**PROBLEM DETAILS**
Please state how many lines of the records hold the string "sidebar", giving nothing but the number.

■ ■ ■ ■ ■

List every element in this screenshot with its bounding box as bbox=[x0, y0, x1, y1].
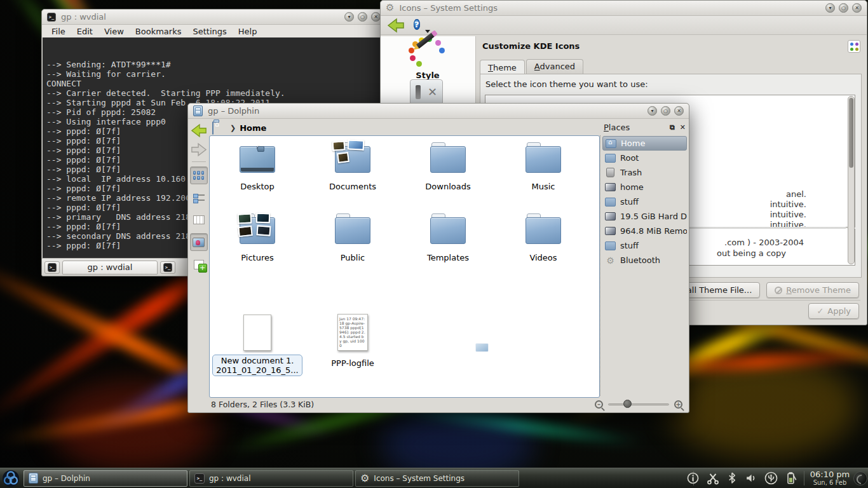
file-label: PPP-logfile bbox=[305, 358, 400, 368]
remove-theme-button[interactable]: Remove Theme bbox=[766, 282, 859, 298]
checkmark-icon: ✓ bbox=[817, 306, 824, 316]
tab-list-button[interactable] bbox=[160, 261, 175, 274]
sidebar-item-workspace-icon[interactable] bbox=[410, 79, 443, 105]
file-item-ppp-logfile[interactable]: Jan 17 09:47:18 gp-Aspire-5738 pppd[1946… bbox=[305, 313, 400, 368]
places-item[interactable]: Root bbox=[602, 151, 687, 165]
clock-time: 06:10 pm bbox=[806, 470, 854, 479]
maximize-button[interactable]: ○ bbox=[358, 12, 367, 22]
tab-theme[interactable]: Theme bbox=[480, 60, 525, 75]
task-button[interactable]: Icons – System Settings bbox=[355, 470, 519, 487]
folder-item[interactable]: Documents bbox=[305, 140, 400, 211]
menu-item[interactable]: Help bbox=[234, 26, 262, 37]
places-item-label: 964.8 MiB Remov... bbox=[620, 226, 687, 236]
back-button[interactable] bbox=[387, 18, 405, 33]
terminal-titlebar[interactable]: gp : wvdial ▾ ○ ✕ bbox=[42, 10, 386, 25]
maximize-button[interactable]: ○ bbox=[839, 3, 848, 13]
breadcrumb-root[interactable]: Home bbox=[240, 123, 266, 133]
folder-icon bbox=[335, 146, 370, 173]
menu-item[interactable]: File bbox=[47, 26, 70, 37]
task-label: gp – Dolphin bbox=[43, 474, 90, 483]
menu-item[interactable]: Edit bbox=[72, 26, 97, 37]
file-item-new-document[interactable]: New document 1. 2011_01_20_16_5... bbox=[210, 313, 305, 376]
sidebar-item-style[interactable]: Style bbox=[381, 40, 475, 80]
zoom-slider-handle[interactable] bbox=[623, 400, 632, 408]
scrollbar[interactable] bbox=[848, 96, 855, 264]
close-button[interactable]: ✕ bbox=[674, 106, 684, 116]
new-tab-button[interactable] bbox=[44, 261, 60, 274]
scrollbar-thumb[interactable] bbox=[849, 98, 853, 168]
minimize-button[interactable]: ▾ bbox=[344, 12, 354, 22]
task-button[interactable]: gp – Dolphin bbox=[24, 470, 187, 487]
details-view-button[interactable] bbox=[190, 189, 208, 207]
places-item[interactable]: stuff bbox=[602, 194, 687, 209]
zoom-out-icon[interactable]: – bbox=[595, 400, 603, 409]
module-icon bbox=[848, 40, 860, 53]
instruction-text: Select the icon theme you want to use: bbox=[485, 79, 648, 89]
zoom-in-icon[interactable]: + bbox=[674, 400, 682, 409]
columns-view-button[interactable] bbox=[190, 211, 208, 229]
places-item[interactable]: home bbox=[602, 180, 687, 194]
tab-advanced[interactable]: Advanced bbox=[526, 59, 583, 74]
folder-item[interactable]: Downloads bbox=[400, 140, 496, 211]
bluetooth-icon[interactable] bbox=[727, 472, 737, 484]
folder-icon bbox=[430, 146, 466, 173]
dolphin-title: gp – Dolphin bbox=[208, 106, 259, 116]
places-item-label: stuff bbox=[620, 241, 639, 250]
places-item-icon bbox=[605, 227, 616, 235]
terminal-icon bbox=[163, 263, 172, 272]
places-item[interactable]: stuff bbox=[602, 238, 687, 253]
volume-icon[interactable] bbox=[745, 472, 757, 484]
terminal-menubar: FileEditViewBookmarksSettingsHelp bbox=[42, 25, 386, 37]
places-item-icon bbox=[605, 168, 616, 177]
description-line: out being a copy bbox=[717, 248, 786, 258]
close-button[interactable]: ✕ bbox=[852, 3, 862, 13]
status-text: 8 Folders, 2 Files (3.3 KiB) bbox=[211, 400, 314, 409]
menu-item[interactable]: Bookmarks bbox=[131, 26, 186, 37]
maximize-button[interactable]: ○ bbox=[661, 106, 670, 116]
blank-document-icon bbox=[243, 315, 271, 351]
close-button[interactable]: ✕ bbox=[371, 12, 381, 22]
minimize-button[interactable]: ▾ bbox=[825, 3, 835, 13]
places-item[interactable]: Home bbox=[602, 136, 687, 151]
klipper-scissors-icon[interactable] bbox=[707, 472, 719, 485]
app-launcher-button[interactable] bbox=[0, 469, 22, 488]
folder-item[interactable]: Pictures bbox=[210, 211, 305, 282]
help-button[interactable]: ? bbox=[414, 18, 429, 33]
minimize-button[interactable]: ▾ bbox=[648, 106, 657, 116]
home-folder-icon bbox=[212, 121, 214, 135]
zoom-slider[interactable] bbox=[608, 400, 669, 409]
split-view-button[interactable] bbox=[190, 255, 208, 273]
terminal-tab[interactable]: gp : wvdial bbox=[62, 261, 158, 274]
system-settings-titlebar[interactable]: ⚙ Icons – System Settings ▾ ○ ✕ bbox=[381, 1, 867, 16]
folder-item[interactable]: Templates bbox=[400, 211, 496, 282]
forward-button[interactable] bbox=[191, 142, 207, 157]
menu-item[interactable]: View bbox=[100, 26, 128, 37]
apply-button[interactable]: ✓ Apply bbox=[808, 303, 859, 319]
folder-view[interactable]: Desktop Documents Downloads bbox=[209, 135, 600, 398]
detach-panel-button[interactable]: ⧉ bbox=[670, 123, 675, 132]
menu-item[interactable]: Settings bbox=[188, 26, 231, 37]
breadcrumb-home-button[interactable] bbox=[212, 122, 226, 134]
places-item[interactable]: 19.5 GiB Hard Drive bbox=[602, 209, 687, 224]
back-button[interactable] bbox=[191, 123, 207, 138]
info-icon[interactable] bbox=[687, 472, 699, 484]
folder-item[interactable]: Music bbox=[496, 140, 591, 211]
folder-item[interactable]: Public bbox=[305, 211, 400, 282]
close-panel-button[interactable]: ✕ bbox=[680, 123, 686, 132]
places-item[interactable]: 964.8 MiB Remov... bbox=[602, 224, 687, 238]
panel-cashew-button[interactable] bbox=[853, 471, 867, 485]
folder-label: Downloads bbox=[400, 182, 496, 191]
places-item-icon bbox=[606, 139, 616, 148]
places-item[interactable]: Trash bbox=[602, 165, 687, 180]
usb-device-icon[interactable] bbox=[764, 471, 778, 485]
dolphin-titlebar[interactable]: gp – Dolphin ▾ ○ ✕ bbox=[188, 104, 689, 119]
places-header: Places bbox=[604, 123, 630, 132]
preview-toggle-button[interactable] bbox=[190, 233, 208, 251]
task-button[interactable]: gp : wvdial bbox=[189, 470, 353, 487]
places-item[interactable]: Bluetooth bbox=[602, 253, 687, 268]
folder-item[interactable]: Videos bbox=[496, 211, 591, 282]
clock[interactable]: 06:10 pm Sun, 6 Feb bbox=[806, 470, 854, 486]
icons-view-button[interactable] bbox=[190, 166, 208, 184]
battery-icon[interactable] bbox=[785, 471, 797, 485]
folder-item[interactable]: Desktop bbox=[210, 140, 305, 211]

■ ■ ■ ■ ■

**RESPONSE**
2